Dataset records
*** Block opens ***
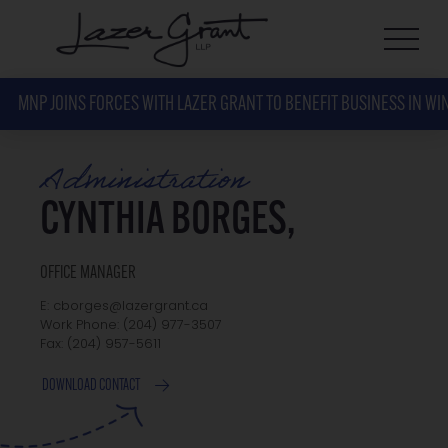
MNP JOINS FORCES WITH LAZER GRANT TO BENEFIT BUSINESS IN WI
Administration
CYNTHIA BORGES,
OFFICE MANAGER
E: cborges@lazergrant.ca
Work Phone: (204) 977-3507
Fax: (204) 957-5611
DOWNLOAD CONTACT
*** Block closes ***
*** Block opens ***
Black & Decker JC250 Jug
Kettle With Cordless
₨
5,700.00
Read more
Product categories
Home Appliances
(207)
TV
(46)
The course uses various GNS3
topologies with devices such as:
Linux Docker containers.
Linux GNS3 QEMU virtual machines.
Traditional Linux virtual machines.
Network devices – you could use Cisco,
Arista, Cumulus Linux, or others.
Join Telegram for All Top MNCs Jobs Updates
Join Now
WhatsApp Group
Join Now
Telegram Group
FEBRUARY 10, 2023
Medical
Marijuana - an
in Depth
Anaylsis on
*** Block closes ***
*** Block opens ***
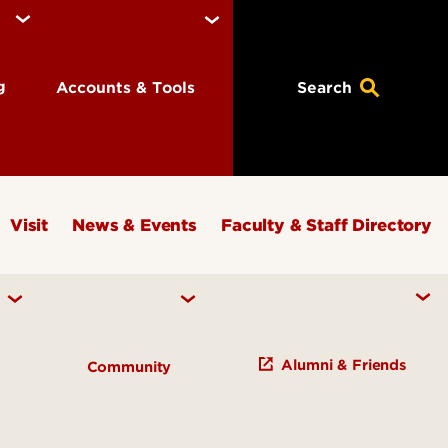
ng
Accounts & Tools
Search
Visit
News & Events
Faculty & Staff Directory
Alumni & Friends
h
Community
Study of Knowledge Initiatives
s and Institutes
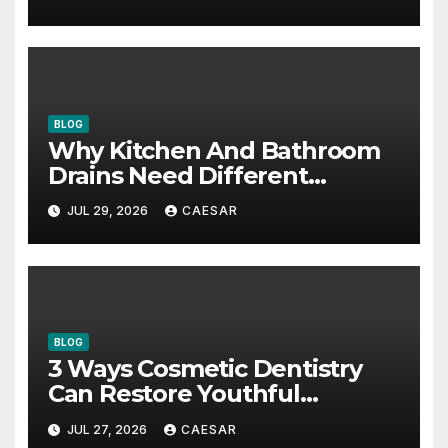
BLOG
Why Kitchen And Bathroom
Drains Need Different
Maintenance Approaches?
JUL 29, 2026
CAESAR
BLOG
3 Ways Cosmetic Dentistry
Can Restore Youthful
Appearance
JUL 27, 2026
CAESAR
*** Block closes ***
◆ **WORK TO COMPLETE**
When you reach the line holding "E: cborges@lazergrant.ca" in the records above, begin reproducing exactly, stop after the line holding "DOWNLOAD CONTACT", and output nothing else.

◆ **OUTPUT FOR THIS TASK**
E: cborges@lazergrant.ca
Work Phone: (204) 977-3507
Fax: (204) 957-5611
DOWNLOAD CONTACT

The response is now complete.